Understanding the science and believing in the possibility of change
The brain has the capacity to learn and adapt. The time window of recovery that we are targeting is from days and weeks post stroke to months and years. While various mechanisms operate in the early phases of recovery after stroke, neural plastic changes are experience and learning dependent, and so we can extend the window of opportunity to include periods of weeks, months and even years after stroke through learning-based rehabilitation. From this foundation we can aim for a more restorative approach to upper limb stroke rehabilitation and sensory rehabilitation.
SENSe Therapy requires the stroke survivor to change. The aim is for the person to regain the sense of touch that has been affected by the stroke. SENSe Therapy is based on principles of perceptual learning, learning-dependent neural plasticity, and has a restorative focus. The link between neuroscience principles and SENSe Therapy are made explicit in the video animation below.
We know that the sensory receptors in the hands and other parts of the body are still working after the stroke. It is the processing and ‘making sense’ of that information that has been disrupted by the stroke. You as a therapist can help your client understand this potential and relearn a sense of touch. We can all improve our senses by learning to make finer discriminations. For example, you could learn to better discriminate the odours and tastes in wines. In tennis, you could learn to discriminate the proprioceptive feeling of an ace tennis serve versus a serve that goes into the net.
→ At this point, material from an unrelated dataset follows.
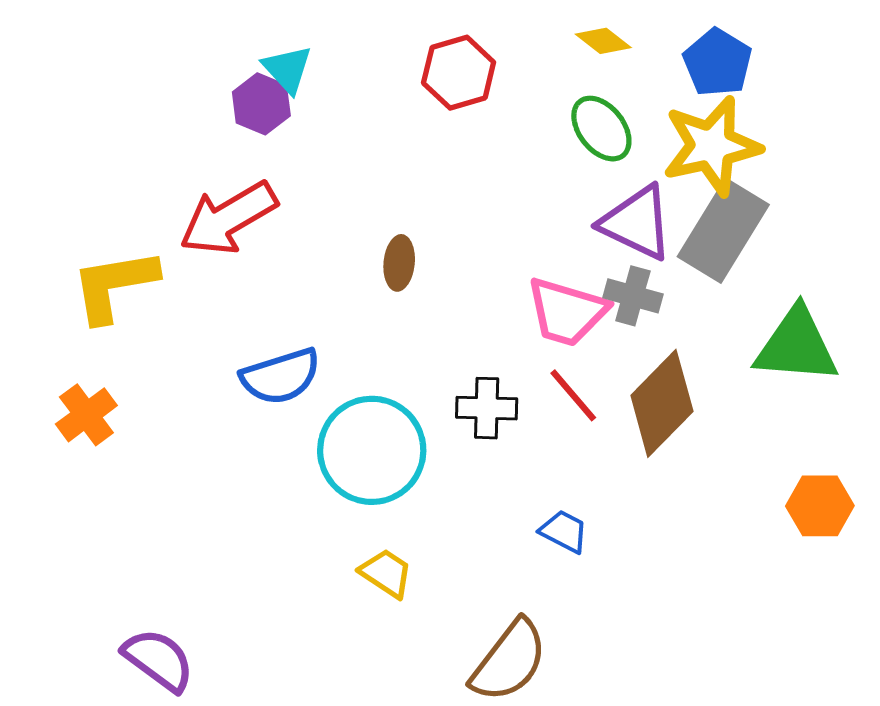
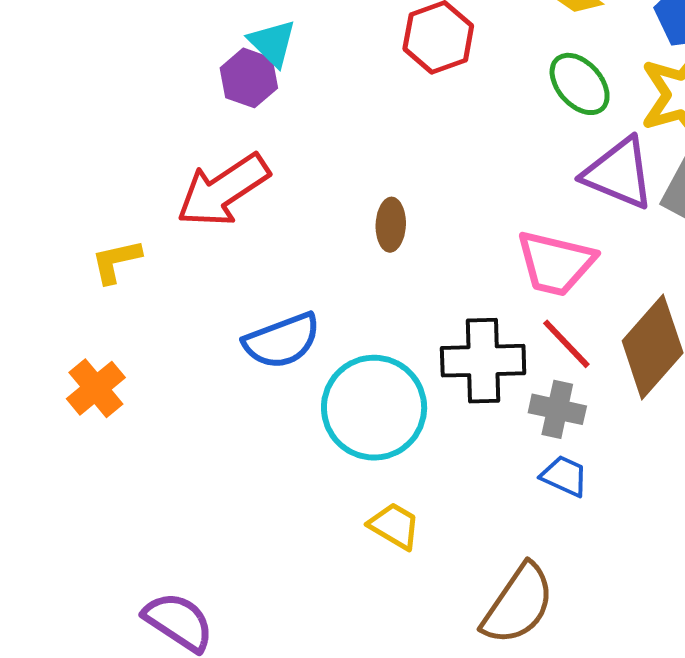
yellow L-shape: (114, 285) -> (116, 261), size x0.6
gray cross: (633, 296) -> (557, 409), moved
black cross: (487, 408) -> (483, 361), size x1.4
In SENSe Therapy you will train your client to make easy and then more difficult discriminations. You will help them to learn how to make these discriminations in relation to different types of sensory stimuli, e.g. tactile, proprioceptive, object recognition. You will also help them to apply the principles in the context of personally-important activities that they have selected. The goal of discrimination training is to achieve long-term transfer—that is, teaching stroke survivors in a way that will be relevant when they encounter novel stimuli and new situations. SENSe training principles are also designed to help you achieve transfer of training effects.
How would you explain the science behind SENSe Therapy to your client?
Practise an introductory explanation that you might use with a client with sensory impairment. This would ideally acknowledge the impact of their sensory difficulties, the science behind our belief in the ability to change and learn new things, and the SENSe therapy approach. Remember to fully engage the client – we need them to have a reason to believe that change is possible, and that this intervention can bring about change. (It’s okay to quote research in a user-friendly way!)